1688 to 1699 – King William’s War
1703 to 1713 – Queen Anne’s War, bounties offered for Native American scalps.
1721 to 1726 – Dummer’s War (aka Lovewell’s War)
1724 – Massacre at Norridgewock. English sack and burn Indian village on the Kennebec, Fr. Sebastian Ralse is killed in attack.
1725 to 1726 – Indians and settlers reach accord in Dummer’s Treaty, ending Dummer’s War.
1744 – King George’s War begins.
1754 – French and Indian War begins.
1755 – Scalp Proclamation issued by Massachusetts Bay Colony
1775 – Penobscot Chief Joseph Orono with a Penobscot Delegation pledge alliance with Americans in Watertown, Massachusetts
1790 – Trade and Non-intercourse Act passed by United States Congress to protect Indian land transfers
1796 – Treaty between Massachusetts and Penobscot.

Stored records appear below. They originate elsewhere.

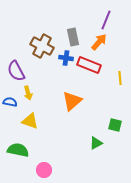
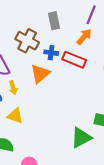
gray rectangle: (73, 37) -> (54, 21), moved
orange triangle: (72, 101) -> (40, 74), moved
green triangle: (96, 143) -> (81, 138), size x1.6

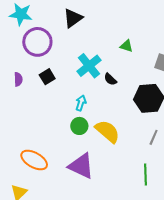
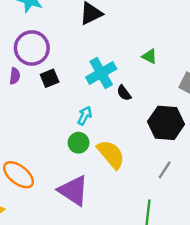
purple circle: (37, 42) -> (32, 48), moved

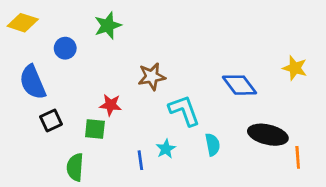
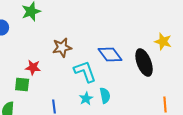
blue diamond: (240, 85) -> (110, 54), moved
black ellipse: (268, 135) -> (144, 62), moved, turned 56
cyan star: (166, 149) -> (86, 98), moved

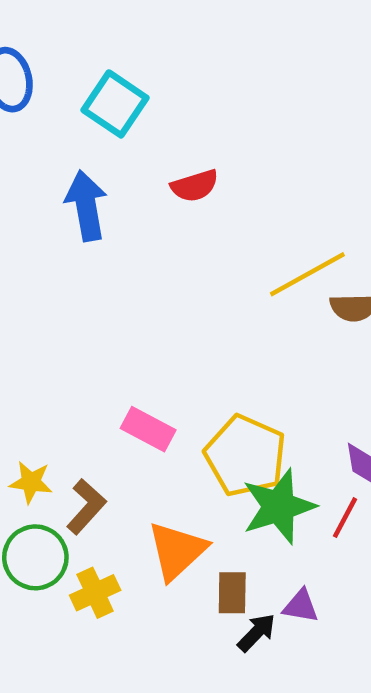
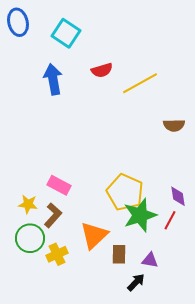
yellow line: (307, 274) -> (140, 83), moved
pink rectangle: (148, 429) -> (59, 185), moved
black arrow: (257, 633) -> (136, 282), moved

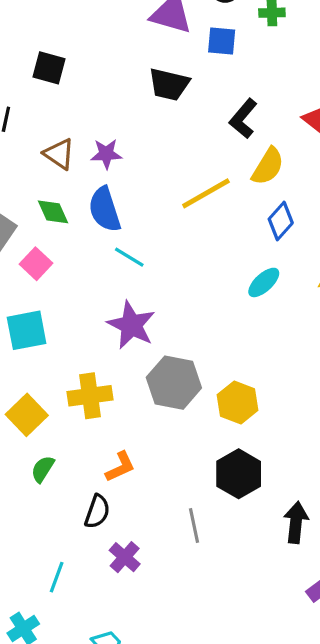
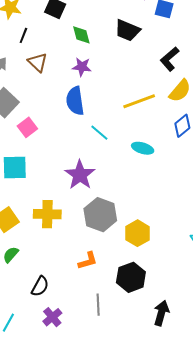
brown triangle: (59, 154) -> (38, 62), moved
green diamond: (53, 212) -> (81, 35), moved
cyan line: (129, 257) -> (99, 133), moved
cyan ellipse: (264, 282) -> (143, 148), moved, turned 50
orange L-shape: (120, 467) -> (88, 261), moved

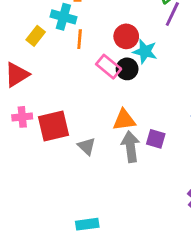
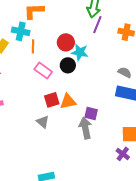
pink rectangle: (109, 67) -> (43, 71), moved
red square: (54, 126) -> (52, 100), moved, size x0.7
gray arrow: (131, 147) -> (85, 128), moved

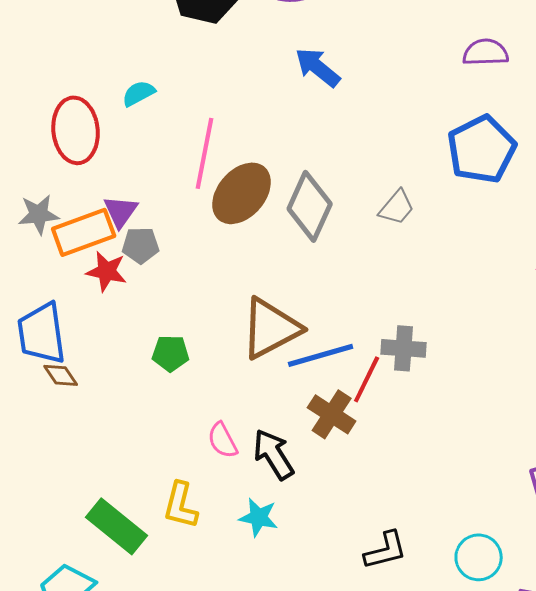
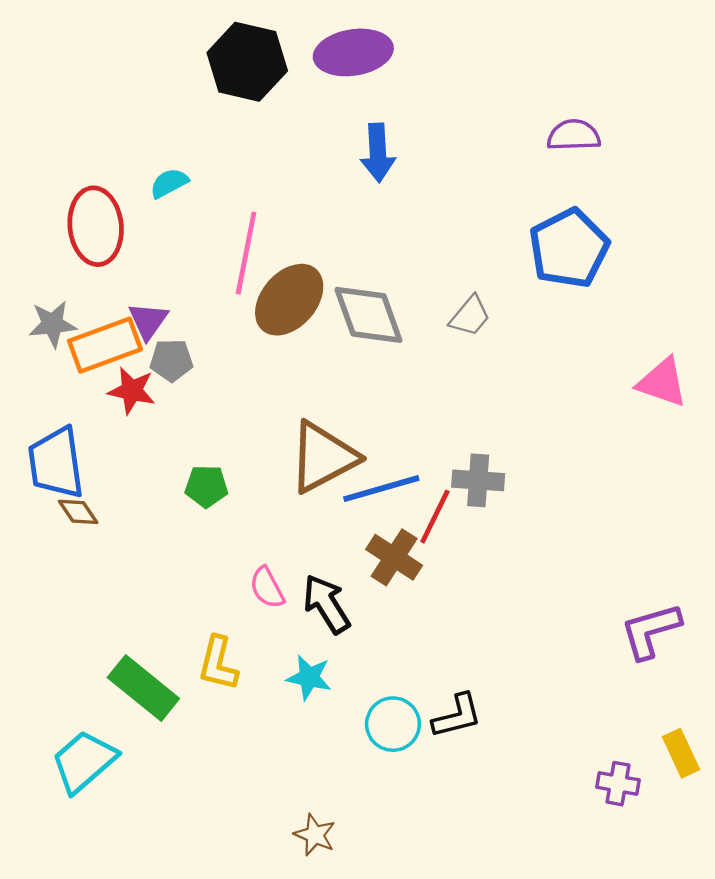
blue arrow: (318, 67) -> (378, 153), turned -132
gray diamond: (310, 206) -> (368, 315), turned -44
cyan circle: (479, 557) -> (393, 724), moved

1818 – Treaty between Massachusetts and Penobscot which established reservation lands.
1820 – Maine becomes a state as part of the Missouri Compromise.
1820 – John Neptune guides Joseph Treat as he surveys the Penobscot, Allagash and St John Rivers.
1833 – Four Penobscot Townships are “sold” by the State of Maine.
1846 – Writer and transcendentalist Henry David Thoreau visits Indian Island for the first time.
1853 – Henry David Thoreau hired Joseph Attean as a guide.
1857 – Henry David Thoreau hired Joe Polis as a guide.
1870 – Joseph Attean dies on the Fourth of July at Grand Pitch Falls near Millinocket, Maine.
1893 – Joseph Nicolar publishes Life and Traditions of the Red Man.
1897 – Louis Sockalexis, a Penobscot Indian born on Indian Island, becomes the first American Indian to play for a Major League baseball team, the Cleveland Spiders (later the Cleveland Indians).
1880’s to 1917 – Penobscot children are sent to Federally sponsored Residential Schools.
1912 – Andrew Sockalexis runs in the Olympics in Stockholm, Sweden. He finished fourth.
1924 – Native Americans are designated as citizen of the United States.
1946 – State of Maine issues Proctor Report, outlining State of Maine and Indian relations.
1954 –Maine Native Americans given the right to Vote in Federal elections.
1950 – First bridge to Indian Island is completed.
1967 – Maine Native Americans given the right to vote in State of Maine and local elections.
1972 – The Passamaquoddy Tribe and Penobscot Nation file lawsuit for 2/3 of the State of Maine, claiming 12.5 million acres of land granted in earlier treaties, that was not ratified by Congress.
1973 – Maine recognizes Micmac and Maliseet Indians as official tribes, issues free hunting and fishing licenses to all tribal members, acknowledging the right of all indigenous people to hunt and fish.
1973 – The Penobscot Nation establishes the “Original Indian Bingo.”
1975 – Federal Recognition – Passamaquoddy and Penobscots win Passamaquoddy v. Morton, gaining federal recognition – an important first step in the Maine Indian Land Claims.
1980 – Maine Indian Land Claims Settlement Act signed and enacted into law.
2001 – Maine passes Maine Wabanaki Studies Law.
2002 – Penobscot Nation Cultural and Historic Preservation Department is created.
2004 – Penobscot River Restoration Trust established.